Abstract:
Large language models (LLMs) often concentrate their attention on a small set of tokens—referred to as attention sinks. Common examples include the first token, a prompt-independent sink, and punctuation tokens, which are prompt-dependent. Although these tokens often lack inherent semantic meaning, their presence is critical for model performance, particularly under model compression and KV-caching. Yet, the function, semantic role, and origin of attention sinks—especially those beyond the first token—remain poorly understood.
In this talk, I’ll present a comprehensive investigation revealing that attention sinks catch a sequence of tokens, tag them with a shared perturbation, and release them back into the residual stream, where they are later retrieved based on the tags they carry.
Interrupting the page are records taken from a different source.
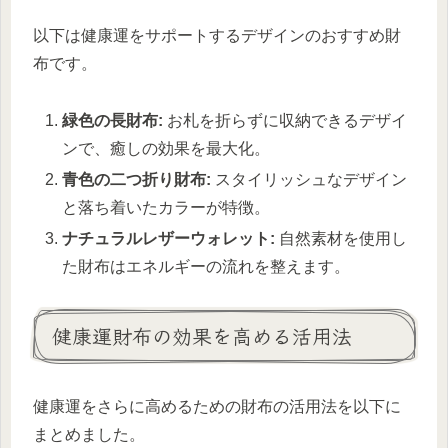
以下は健康運をサポートするデザインのおすすめ財
布です。
緑色の長財布:
お札を折らずに収納できるデザイ
ンで、癒しの効果を最大化。
青色の二つ折り財布:
スタイリッシュなデザイン
と落ち着いたカラーが特徴。
ナチュラルレザーウォレット:
自然素材を使用し
た財布はエネルギーの流れを整えます。
健康運財布の効果を高める活用法
健康運をさらに高めるための財布の活用法を以下に
まとめました。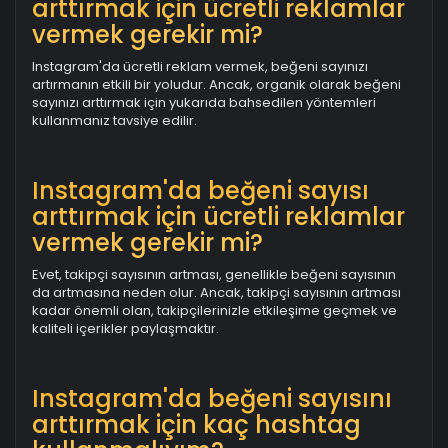
arttırmak için ücretli reklamlar
vermek gerekir mi?
Instagram'da ücretli reklam vermek, beğeni sayınızı
artırmanın etkili bir yoludur. Ancak, organik olarak beğeni
sayınızı arttırmak için yukarıda bahsedilen yöntemleri
kullanmanız tavsiye edilir.
Instagram'da beğeni sayısı
arttırmak için ücretli reklamlar
vermek gerekir mi?
Evet, takipçi sayısının artması, genellikle beğeni sayısının
da artmasına neden olur. Ancak, takipçi sayısının artması
kadar önemli olan, takipçilerinizle etkileşime geçmek ve
kaliteli içerikler paylaşmaktır.
Instagram'da beğeni sayısını
arttırmak için kaç hashtag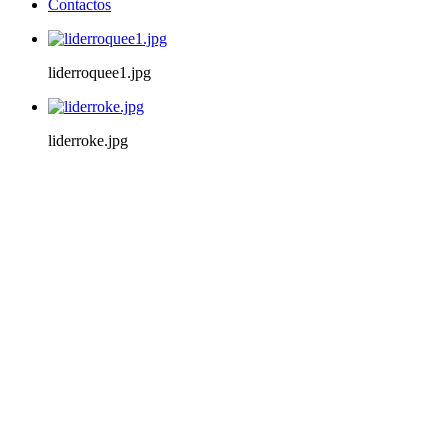
Contactos
liderroquee1.jpg
liderroke.jpg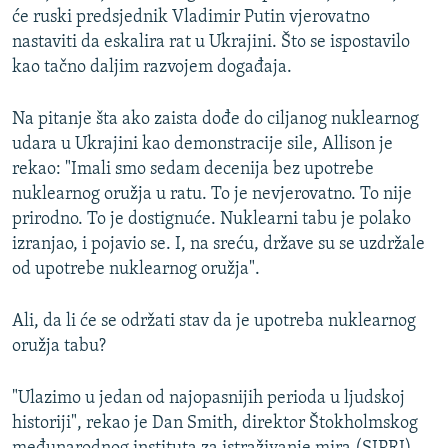
će ruski predsjednik Vladimir Putin vjerovatno
nastaviti da eskalira rat u Ukrajini. Što se ispostavilo
kao tačno daljim razvojem događaja.
Na pitanje šta ako zaista dođe do ciljanog nuklearnog
udara u Ukrajini kao demonstracije sile, Allison je
rekao: "Imali smo sedam decenija bez upotrebe
nuklearnog oružja u ratu. To je nevjerovatno. To nije
prirodno. To je dostignuće. Nuklearni tabu je polako
izranjao, i pojavio se. I, na sreću, države su se uzdržale
od upotrebe nuklearnog oružja".
Ali, da li će se održati stav da je upotreba nuklearnog
oružja tabu?
"Ulazimo u jedan od najopasnijih perioda u ljudskoj
historiji", rekao je Dan Smith, direktor Štokholmskog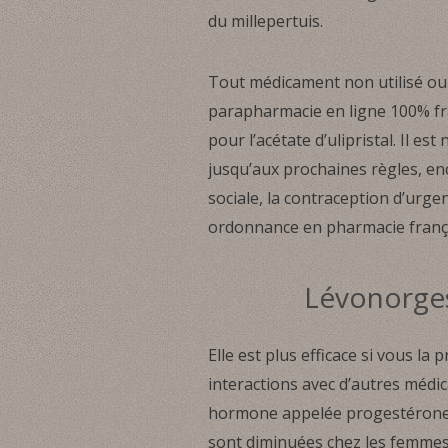
du millepertuis.
Tout médicament non utilisé ou
parapharmacie en ligne 100% fran
pour l’acétate d’ulipristal. Il e
jusqu’aux prochaines règles, enca
sociale, la contraception d’ur
ordonnance en pharmacie franç
Lévonorges
Elle est plus efficace si vous l
interactions avec d’autres médi
hormone appelée progestérone, 
sont diminuées chez les femmes o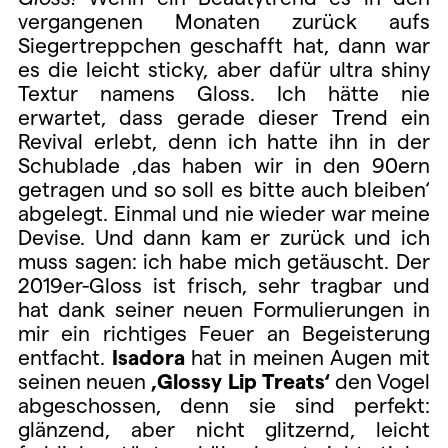
vergangenen Monaten zurück aufs
Siegertreppchen geschafft hat, dann war
es die leicht sticky, aber dafür ultra shiny
Textur namens Gloss. Ich hätte nie
erwartet, dass gerade dieser Trend ein
Revival erlebt, denn ich hatte ihn in der
Schublade ‚das haben wir in den 90ern
getragen und so soll es bitte auch bleiben‘
abgelegt. Einmal und nie wieder war meine
Devise. Und dann kam er zurück und ich
muss sagen: ich habe mich getäuscht. Der
2019er-Gloss ist frisch, sehr tragbar und
hat dank seiner neuen Formulierungen in
mir ein richtiges Feuer an Begeisterung
entfacht.
Isadora
hat in meinen Augen mit
seinen neuen
‚Glossy Lip Treats‘
den Vogel
abgeschossen, denn sie sind perfekt:
glänzend, aber nicht glitzernd, leicht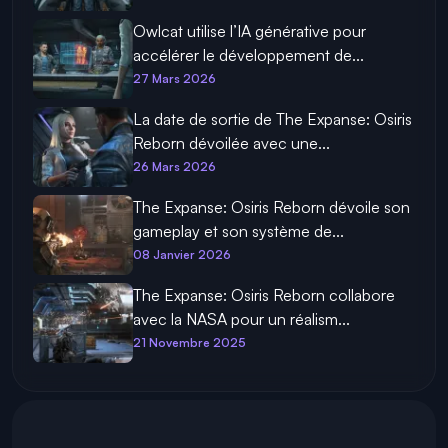
Owlcat utilise l’IA générative pour
accélérer le développement de...
27 Mars 2026
La date de sortie de The Expanse: Osiris
Reborn dévoilée avec une...
26 Mars 2026
The Expanse: Osiris Reborn dévoile son
gameplay et son système de...
08 Janvier 2026
The Expanse: Osiris Reborn collabore
avec la NASA pour un réalism...
21 Novembre 2025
Probing experiments show that these tags encode semantically meaningful information, such as the truth of a statement.
This mechanism persists in models with query-key normalization—where prompt-dependent, non-BOS sinks have become more common—and DeepSeek-distilled models, where it spans more heads and accounts for greater variance in the embeddings. To support future theoretical work, we introduce a minimal task that is solvable via the catch, tag, release mechanism, and in which the mechanism naturally emerges through training.
Bio:
Vardan Papyan is an Assistant Professor in the Department of Mathematics at the University of Toronto, cross-appointed with the Department of Computer Science. He completed his postdoctoral studies at the Department of Statistics at Stanford University, under the guidance of David Donoho, and his PhD at the Department of Computer Science at the Technion – Israel Institute of Technology, under the supervision of Michael Elad.